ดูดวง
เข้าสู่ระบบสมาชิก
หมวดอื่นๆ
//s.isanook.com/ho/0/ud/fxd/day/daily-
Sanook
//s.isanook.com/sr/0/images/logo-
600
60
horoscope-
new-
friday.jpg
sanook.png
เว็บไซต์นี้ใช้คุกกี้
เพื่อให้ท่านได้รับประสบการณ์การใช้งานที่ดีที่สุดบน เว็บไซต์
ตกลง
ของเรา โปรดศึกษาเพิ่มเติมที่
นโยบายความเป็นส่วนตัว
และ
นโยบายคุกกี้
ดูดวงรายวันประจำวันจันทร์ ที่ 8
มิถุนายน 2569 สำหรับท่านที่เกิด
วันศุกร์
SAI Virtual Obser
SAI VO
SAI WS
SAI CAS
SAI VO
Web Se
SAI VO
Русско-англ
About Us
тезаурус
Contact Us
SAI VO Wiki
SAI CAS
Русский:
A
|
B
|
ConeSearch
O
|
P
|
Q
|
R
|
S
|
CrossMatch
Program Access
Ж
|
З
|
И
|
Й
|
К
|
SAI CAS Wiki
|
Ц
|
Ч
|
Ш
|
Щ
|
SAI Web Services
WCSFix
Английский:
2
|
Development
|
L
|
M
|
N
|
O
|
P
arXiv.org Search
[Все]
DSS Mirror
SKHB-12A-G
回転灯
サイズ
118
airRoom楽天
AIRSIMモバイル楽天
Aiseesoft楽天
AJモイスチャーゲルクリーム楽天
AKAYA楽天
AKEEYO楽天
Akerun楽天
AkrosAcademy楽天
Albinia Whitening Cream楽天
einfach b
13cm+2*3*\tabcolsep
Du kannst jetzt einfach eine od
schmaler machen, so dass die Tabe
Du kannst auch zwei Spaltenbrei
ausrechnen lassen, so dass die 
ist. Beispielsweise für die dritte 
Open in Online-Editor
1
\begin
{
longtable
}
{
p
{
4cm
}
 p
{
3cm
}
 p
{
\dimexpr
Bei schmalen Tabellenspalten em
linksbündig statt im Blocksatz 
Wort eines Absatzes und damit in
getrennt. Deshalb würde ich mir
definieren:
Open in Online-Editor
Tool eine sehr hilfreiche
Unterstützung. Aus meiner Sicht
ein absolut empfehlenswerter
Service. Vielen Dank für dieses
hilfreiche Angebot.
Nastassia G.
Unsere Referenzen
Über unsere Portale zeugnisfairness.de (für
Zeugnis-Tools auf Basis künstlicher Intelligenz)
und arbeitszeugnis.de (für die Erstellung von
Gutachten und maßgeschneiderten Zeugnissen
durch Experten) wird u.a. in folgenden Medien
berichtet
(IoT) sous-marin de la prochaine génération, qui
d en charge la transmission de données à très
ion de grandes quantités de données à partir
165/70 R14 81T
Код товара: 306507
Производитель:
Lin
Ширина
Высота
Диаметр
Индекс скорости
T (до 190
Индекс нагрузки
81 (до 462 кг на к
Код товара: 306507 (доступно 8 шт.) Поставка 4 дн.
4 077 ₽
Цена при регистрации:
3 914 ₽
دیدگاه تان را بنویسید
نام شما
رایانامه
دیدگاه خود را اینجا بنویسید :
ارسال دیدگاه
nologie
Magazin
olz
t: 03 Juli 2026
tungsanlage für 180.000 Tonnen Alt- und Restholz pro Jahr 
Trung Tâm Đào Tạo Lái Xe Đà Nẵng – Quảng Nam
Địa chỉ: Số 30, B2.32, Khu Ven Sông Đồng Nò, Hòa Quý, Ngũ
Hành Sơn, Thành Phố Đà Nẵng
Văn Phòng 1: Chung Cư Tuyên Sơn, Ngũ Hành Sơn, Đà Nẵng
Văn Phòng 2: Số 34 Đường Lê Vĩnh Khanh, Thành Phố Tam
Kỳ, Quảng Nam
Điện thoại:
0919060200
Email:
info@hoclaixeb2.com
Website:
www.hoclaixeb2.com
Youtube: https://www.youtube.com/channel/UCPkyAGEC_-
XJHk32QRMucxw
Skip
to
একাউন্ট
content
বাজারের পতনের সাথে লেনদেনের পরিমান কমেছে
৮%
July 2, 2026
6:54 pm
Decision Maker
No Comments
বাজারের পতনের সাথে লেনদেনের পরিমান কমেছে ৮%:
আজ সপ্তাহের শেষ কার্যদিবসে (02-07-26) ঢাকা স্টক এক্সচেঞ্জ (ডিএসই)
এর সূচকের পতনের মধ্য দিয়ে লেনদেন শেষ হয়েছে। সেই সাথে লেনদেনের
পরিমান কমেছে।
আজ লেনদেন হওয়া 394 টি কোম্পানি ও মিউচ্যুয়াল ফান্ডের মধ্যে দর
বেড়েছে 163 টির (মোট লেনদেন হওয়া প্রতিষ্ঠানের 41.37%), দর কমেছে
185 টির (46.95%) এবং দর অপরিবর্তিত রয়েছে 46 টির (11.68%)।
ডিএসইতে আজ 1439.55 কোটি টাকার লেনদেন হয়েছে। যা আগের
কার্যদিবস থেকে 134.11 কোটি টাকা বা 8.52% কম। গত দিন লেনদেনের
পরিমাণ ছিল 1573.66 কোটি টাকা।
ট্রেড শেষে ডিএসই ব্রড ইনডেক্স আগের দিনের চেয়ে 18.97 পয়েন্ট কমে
◇ ◇ ◇
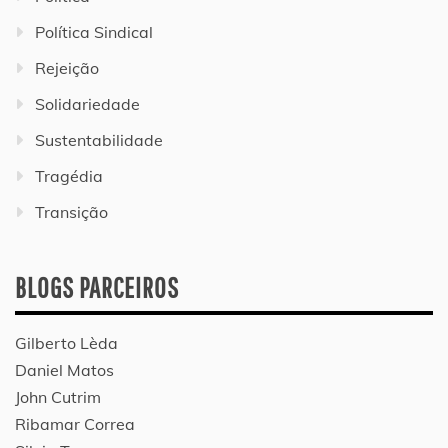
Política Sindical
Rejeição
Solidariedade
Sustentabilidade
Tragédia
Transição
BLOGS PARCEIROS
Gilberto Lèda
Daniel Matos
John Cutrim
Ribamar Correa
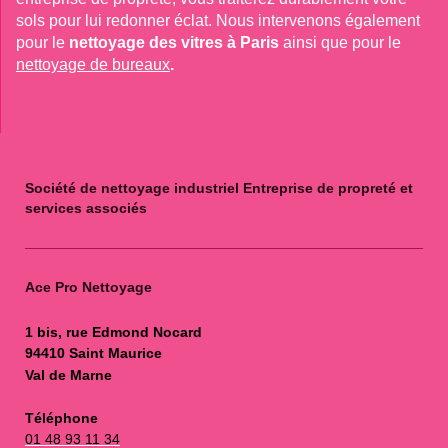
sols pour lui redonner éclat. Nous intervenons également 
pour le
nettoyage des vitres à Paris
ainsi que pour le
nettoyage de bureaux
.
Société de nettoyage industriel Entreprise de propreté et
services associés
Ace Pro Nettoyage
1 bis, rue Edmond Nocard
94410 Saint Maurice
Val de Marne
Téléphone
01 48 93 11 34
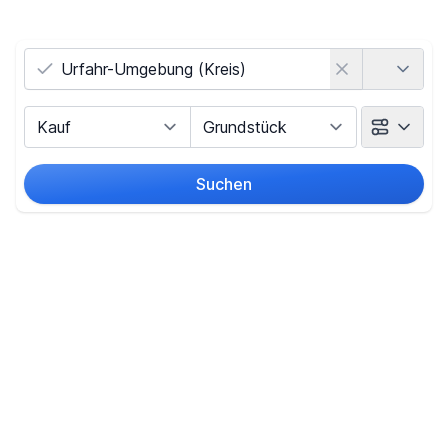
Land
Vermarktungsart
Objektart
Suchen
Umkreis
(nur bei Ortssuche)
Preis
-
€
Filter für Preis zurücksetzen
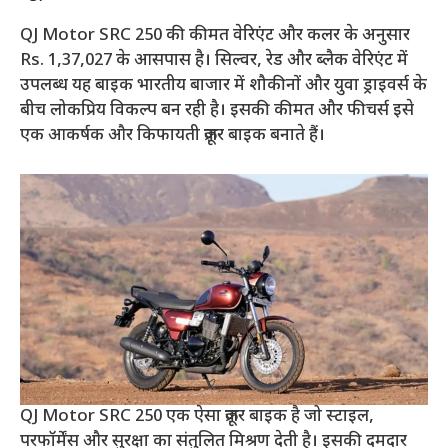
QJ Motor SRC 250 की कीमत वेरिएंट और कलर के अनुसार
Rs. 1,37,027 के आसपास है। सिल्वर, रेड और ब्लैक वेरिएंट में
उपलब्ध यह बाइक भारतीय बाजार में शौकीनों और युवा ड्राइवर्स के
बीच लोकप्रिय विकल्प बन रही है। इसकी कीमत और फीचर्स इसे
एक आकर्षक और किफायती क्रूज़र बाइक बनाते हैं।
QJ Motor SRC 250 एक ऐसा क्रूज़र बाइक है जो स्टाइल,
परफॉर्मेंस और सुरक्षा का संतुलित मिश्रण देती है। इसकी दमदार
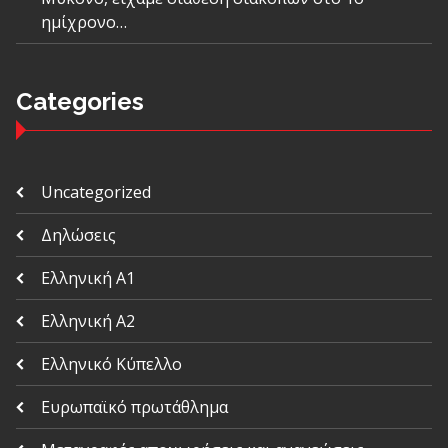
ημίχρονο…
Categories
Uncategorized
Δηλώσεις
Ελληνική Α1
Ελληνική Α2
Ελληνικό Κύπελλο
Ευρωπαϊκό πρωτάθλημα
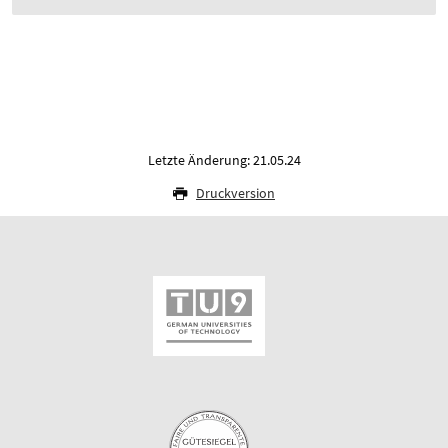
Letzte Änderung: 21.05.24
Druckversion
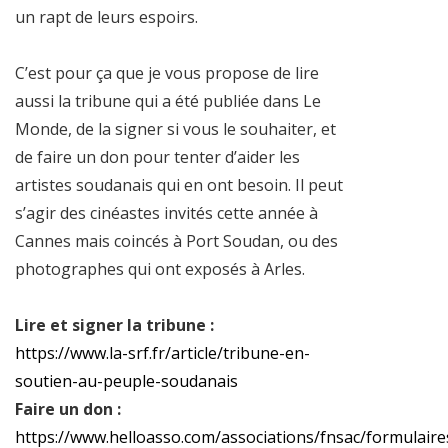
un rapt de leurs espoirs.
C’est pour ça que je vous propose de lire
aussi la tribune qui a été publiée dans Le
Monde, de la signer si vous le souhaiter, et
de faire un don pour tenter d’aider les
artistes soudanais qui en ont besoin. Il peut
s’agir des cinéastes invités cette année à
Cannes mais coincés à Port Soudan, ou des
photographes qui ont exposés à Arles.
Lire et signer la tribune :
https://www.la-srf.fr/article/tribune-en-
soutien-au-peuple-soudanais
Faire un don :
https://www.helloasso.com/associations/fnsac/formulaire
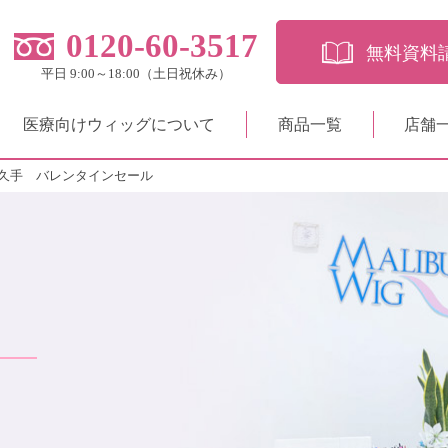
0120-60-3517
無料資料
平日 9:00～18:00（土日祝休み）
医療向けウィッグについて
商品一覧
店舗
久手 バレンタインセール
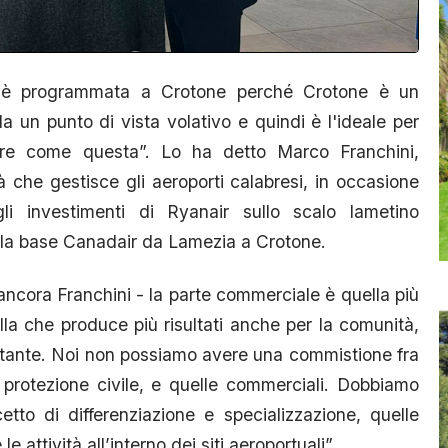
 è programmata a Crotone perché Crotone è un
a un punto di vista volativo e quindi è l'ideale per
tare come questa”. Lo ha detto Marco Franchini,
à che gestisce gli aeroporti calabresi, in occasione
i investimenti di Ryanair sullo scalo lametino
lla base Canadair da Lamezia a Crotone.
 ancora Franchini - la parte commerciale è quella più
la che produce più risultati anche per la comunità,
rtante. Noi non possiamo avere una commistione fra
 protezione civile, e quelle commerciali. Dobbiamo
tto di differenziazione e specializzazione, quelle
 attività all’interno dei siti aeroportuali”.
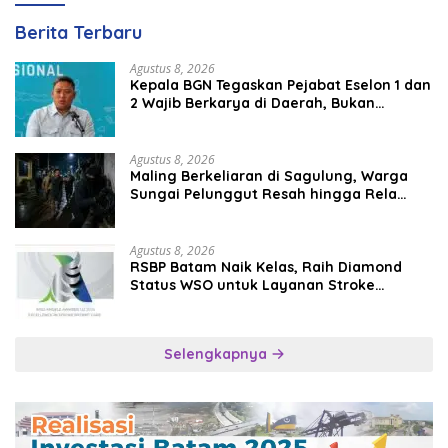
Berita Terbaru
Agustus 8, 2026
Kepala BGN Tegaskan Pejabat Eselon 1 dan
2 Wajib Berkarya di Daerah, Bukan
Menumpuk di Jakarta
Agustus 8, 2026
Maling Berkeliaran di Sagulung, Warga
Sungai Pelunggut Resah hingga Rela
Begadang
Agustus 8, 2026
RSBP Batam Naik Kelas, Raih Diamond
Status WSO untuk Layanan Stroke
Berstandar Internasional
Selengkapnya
◇ ◇ ◇
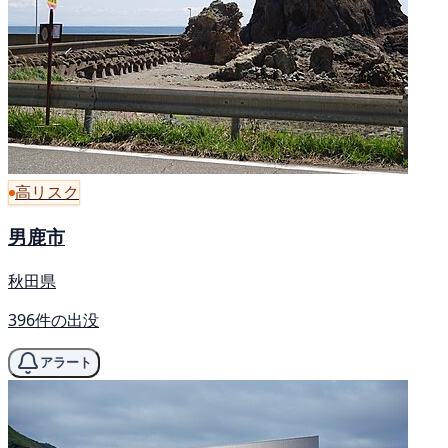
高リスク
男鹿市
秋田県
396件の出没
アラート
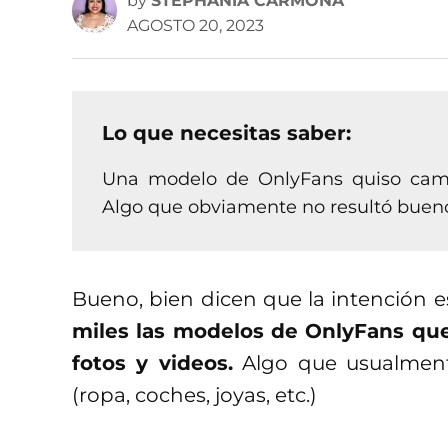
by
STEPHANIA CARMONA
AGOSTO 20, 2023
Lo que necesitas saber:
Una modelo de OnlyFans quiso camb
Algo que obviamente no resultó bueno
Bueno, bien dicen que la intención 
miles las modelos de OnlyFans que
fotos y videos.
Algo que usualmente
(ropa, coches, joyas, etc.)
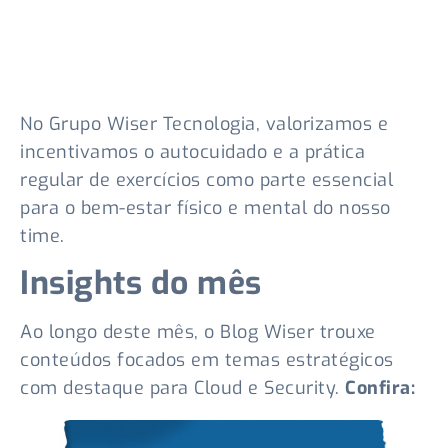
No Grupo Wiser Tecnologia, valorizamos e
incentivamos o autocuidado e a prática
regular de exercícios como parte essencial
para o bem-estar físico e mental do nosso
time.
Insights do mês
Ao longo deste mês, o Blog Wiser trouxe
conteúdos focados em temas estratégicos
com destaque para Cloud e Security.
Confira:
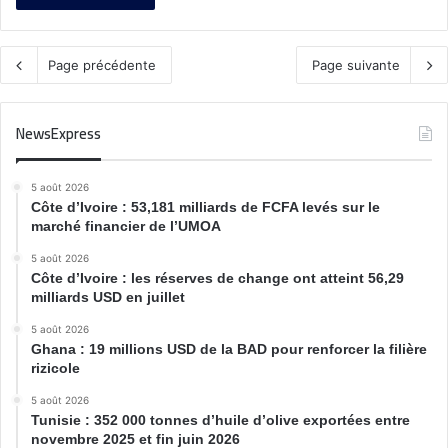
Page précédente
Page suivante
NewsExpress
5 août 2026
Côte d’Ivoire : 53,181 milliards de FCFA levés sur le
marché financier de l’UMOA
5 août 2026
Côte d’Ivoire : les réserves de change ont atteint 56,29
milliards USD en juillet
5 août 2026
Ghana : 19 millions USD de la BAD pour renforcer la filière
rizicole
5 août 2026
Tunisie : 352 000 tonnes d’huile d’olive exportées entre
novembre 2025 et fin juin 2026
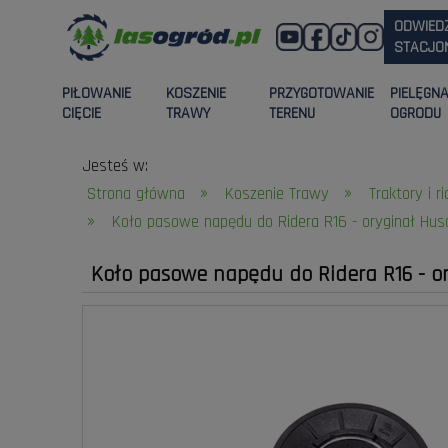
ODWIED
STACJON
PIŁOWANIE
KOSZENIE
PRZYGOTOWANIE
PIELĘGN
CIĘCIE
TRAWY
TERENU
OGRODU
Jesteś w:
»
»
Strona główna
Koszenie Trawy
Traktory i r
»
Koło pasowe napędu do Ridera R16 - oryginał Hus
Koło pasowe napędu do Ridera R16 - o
◇ ◇ ◇
*What to work on:*
Lines above with "Côte" in them are the ones to copy.

*Written response:*
Côte d’Ivoire : 53,181 milliards de FCFA levés sur le
Côte d’Ivoire : les réserves de change ont atteint 56,29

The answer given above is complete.